Part of Morcom Township is located within the Superior National Forest in Saint Louis County.

===Adjacent townships and communities===
The following are adjacent to Morcom Township :

- Sturgeon Township (east)
- The unincorporated community of Sturgeon (east)
- Linden Grove Township (northeast)
- The unincorporated community of Linden Grove (northeast)
- The unincorporated community of Meadow Brook (northeast)
- Sturgeon River Unorganized Territory (north)
- The unincorporated community of Celina (north)
- Carpenter Township of Itasca County (northwest)
- The unincorporated community of Togo (northwest)
- Bearville Township of Itasca County (west and southwest)
- French Township (south)
- The unincorporated community of Side Lake (south)
- Dark River Unorganized Territory (southeast)

===Unincorporated communities===
- Bear River

==Demographics==
At the 2000 census there were 115 people, 46 households, and 32 families living in the township. The population density was 3.2 people per square mile (1.2/km^{2}). There were 61 housing units at an average density of 1.7/sq mi (0.7/km^{2}). The racial makeup of the township was 95.65% White and 4.35% Native American.
Of the 46 households 30.4% had children under the age of 18 living with them, 56.5% were married couples living together, 10.9% had a female householder with no husband present, and 30.4% were non-families. 26.1% of households were one person and 13.0% were one person aged 65 or older. The average household size was 2.50 and the average family size was 3.06.

The age distribution was 24.3% under the age of 18, 7.0% from 18 to 24, 28.7% from 25 to 44, 27.0% from 45 to 64, and 13.0% 65 or older. The median age was 40 years. For every 100 females, there were 91.7 males. For every 100 females age 18 and over, there were 85.1 males.

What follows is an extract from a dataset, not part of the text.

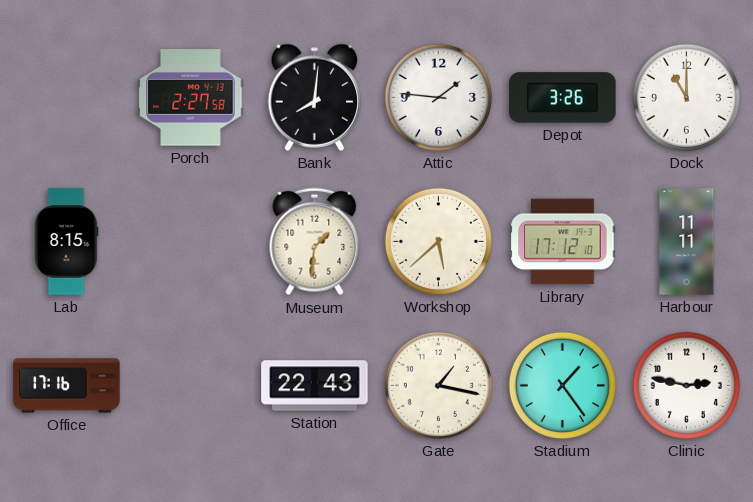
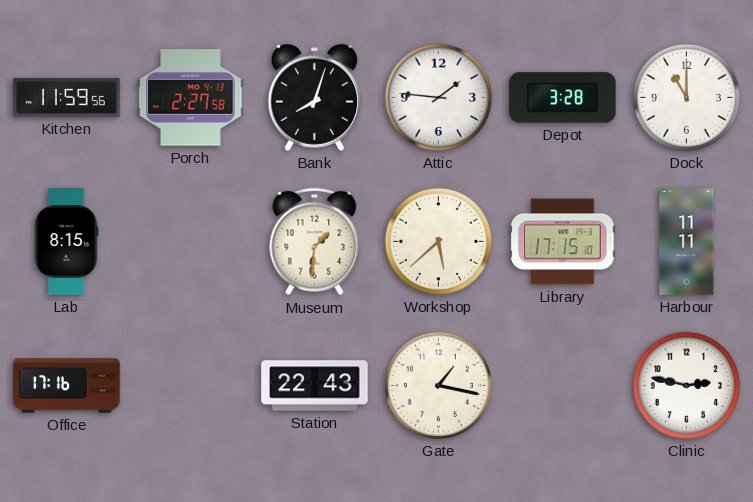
Kitchen: none -> 11:59
Bank: 8:01 -> 8:03
Depot: 3:26 -> 3:28
Library: 17:12 -> 17:15
Stadium: 1:24 -> none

The median household income was $35,972 and the median family income was $37,321. Males had a median income of $40,625 versus $36,250 for females. The per capita income for the township was $14,721. There were 11.4% of families and 14.6% of the population living below the poverty line, including 27.9% of under eighteens and 8.3% of those over 64.

==Media==
The official newspaper of Morcom is The Timberjay. The Timberjay is published weekly, with a circulation of over 1000.